A Different Calling
When it comes to nonprofit organizations, Susan Sherard, who took the helm of the Moore County Literacy Council this fall, has been around.
"I always like learning new things," she says.
Sherard has done stints with Planned Parenthood and an organization to help the physically and mentally disadvantaged. She has been on the boards of a county library, a group home, a crisis ministry and a food bank.
Sherard also has been an ordained Episcopal priest for 21 years. She founded and led a parish nestled in the mountains of Madison County. She helped start a hospice there, and was instrumental in bringing Habitat for Humanity into the region.
Until she accepted the job as executive director of the Literacy Council, Sherard was working as a church consultant, helping organize retreats. While the job was fulfilling, its travel demands began to wear her out.
"When this job came open," she says, "the attraction was to be able to work where I live, to have the opportunity to make a difference in my own community."
Sherard admits that she "knew nothing about literacy" before she started her new job -- but that really doesn't seem to have slowed her down.
"This is allowing me to meet a whole new need in the world," she says.
Her goal is expansion. The council -- which will celebrate its 20th anniversary this January -- serves more than 100 students, mostly adults, with one-on-one tutoring sessions and other programs. Sherard and her board are looking to increase the number of students they serve and to expand into other parts of Moore County, including places like Robbins, Westmoore and Taylortown.
Sherard let the board know before she took the director position that she wanted to be part of a dynamic organization.
"I told them, 'If this is a maintenance job, I'm not the person for it,'" she says.
In Moore County, about 22 percent of the adults operate below a proficient literacy level.
"Maybe they would be able to sign a check or application, but they wouldn't be able to fill out the application," Sherard says. "They might get to the doctor, but they may not be able to fill out the form. That's just startling to me. You don't know that every day you're next to people that really cannot read or write well enough to do the things you need to do during the day."

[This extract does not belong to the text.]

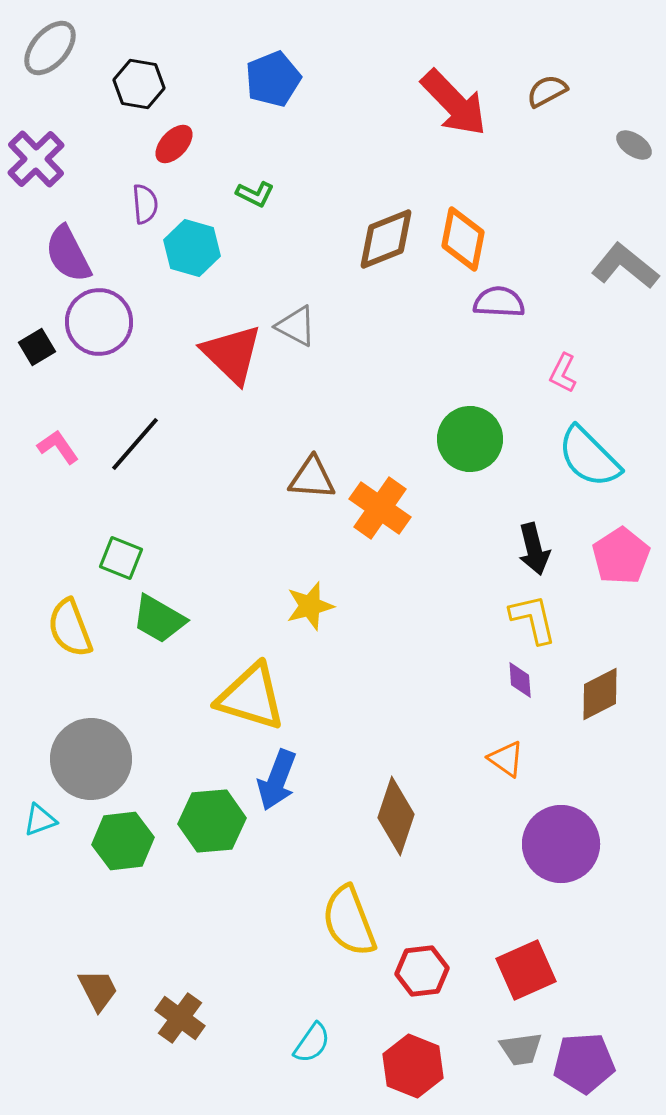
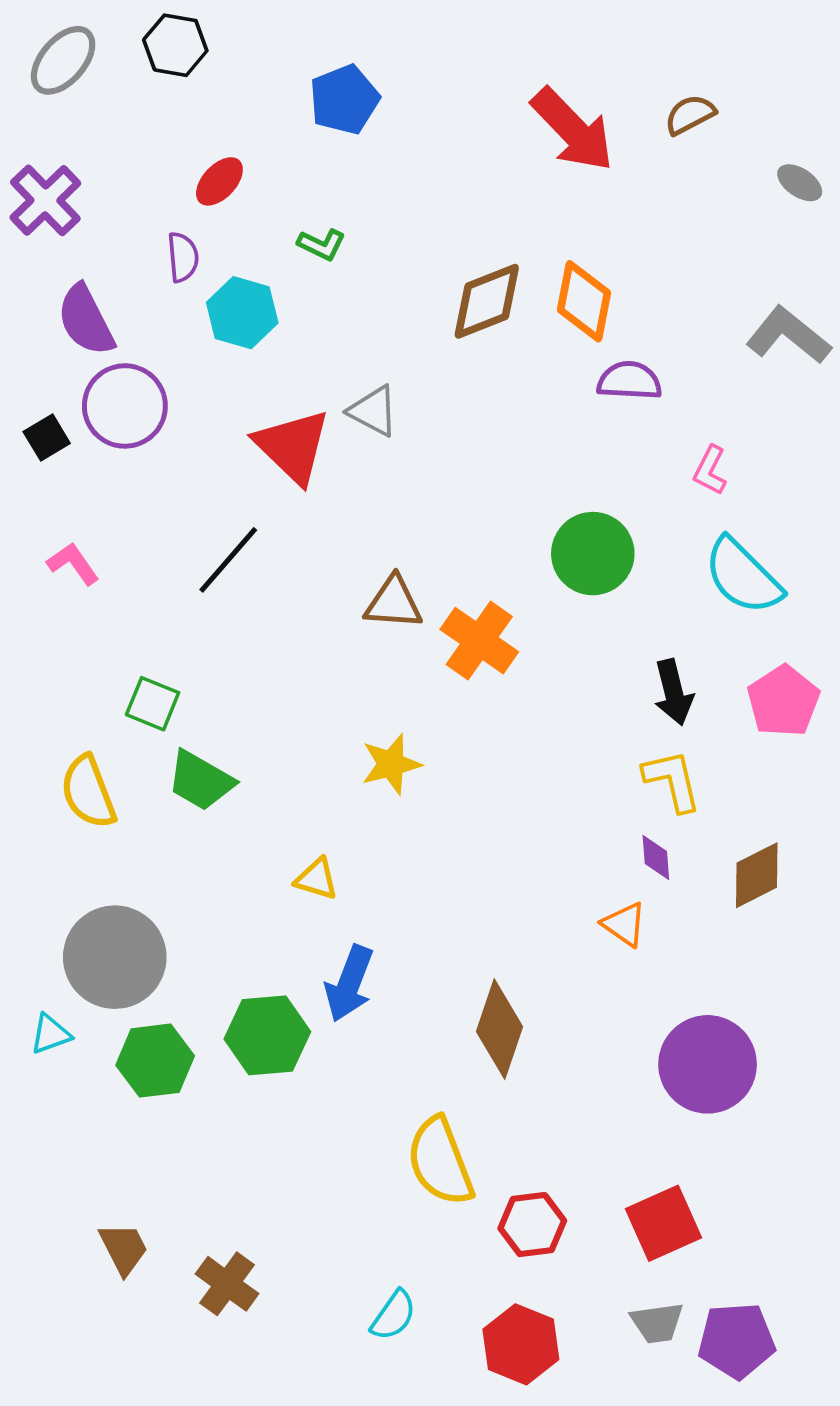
black hexagon: (139, 84) -> (175, 45), moved
black line: (135, 444) -> (228, 560), moved
yellow triangle: (251, 697) -> (317, 879), size x0.5
orange triangle: (506, 759) -> (624, 924), moved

Because free education is readily available only to children, those adults who struggle in reading and writing may have a hard time finding help.
"When you get to be 18 or 19 or older and not able to read or write," Sherard says, "there aren't easy opportunities for you to be able to make up the difference. And that's why places like the Literacy Council exist."
The council, like most nonprofits, sometimes has shortages of two things: funds and volunteers. It needs as many as 25 new volunteers to meet their growing student base.
"It's a labor of love," Sherard says, "because it's also hard to find money for."
Petite and energetic, Sherard says her new 9-to-5 schedule has taken some getting used to -- she's finding less time for her early-morning walks and tending to her garden.
"It just really was a shock to my system," she says. "I'm having to adjust my life rhythm around this. This is the first time in 20 years that I haven't been working in a church."
Although she is transitioning from the pulpit to the desk, Sherard says she doesn't see her position with the council as a religious platform.
"I have immense respect for the (views) of all people," she says.
Started as Volunteer
When she started her church in Madison County, she wanted to provide an alternative to what she calls the more fundamentalist types who "only served their own flocks." Theologically, she says, "there was no place for people who had questions."
Still, Sherard says her biggest motivation is the biblical commandment to "love your neighbor as you love yourself."
"I grew up in Mississippi in the '50s and '60s during the civil rights movement," she says. "There was an awareness of a public response."
Sherard moved to Moore County in 2000 after marrying Tom Paneck, a residential designer who owns Dream Home Designs. She found out about the Literacy Council last winter through its annual spelling bee, and she originally wanted to serve as a volunteer tutor.
"But then I learned they needed an executive director," she says. "So I wound up with a job and a student at the same time. That was really my introduction."
Now, two months into her job, Sherard is busy organizing files, pursuing grant opportunities and researching literacy issues. She says she never hesitated to ask for help in her first few weeks.
"I made lists of questions," she says, "I always had long lists."
'Falling Into Place'
Sherard's work has impressed her colleagues. Katherine Stevenson, president of the council's 12-member board, says Sherard's considerable administrative skills have been a huge resource for the council.
"This is a woman," she says, "that the more you get to know her, it's just better and better."
Sherard, Stevenson says, has a unique ability to help others see their strengths and unite them to a common goal.
"It has just been wonderful," she says, "to think through with her where we are and where we really would like to go."
Pam Giambelluca, the council's program director, says Sherard has been decisive and organized from the get-go.
"She can take something and really move with it," Giambelluca says. "Everything seems to be falling into place."
Sherard still works weekends as a consultant to churches and sometimes acts as a "supply priest" for parishes with absentee leaders. She still considers the priesthood a vocation but says her work with the Literacy Council holds a special calling, too.
"One day I would like to be a parish priest again," she says. "But this was as much a calling for me as my call to be a priest. It was as compelling."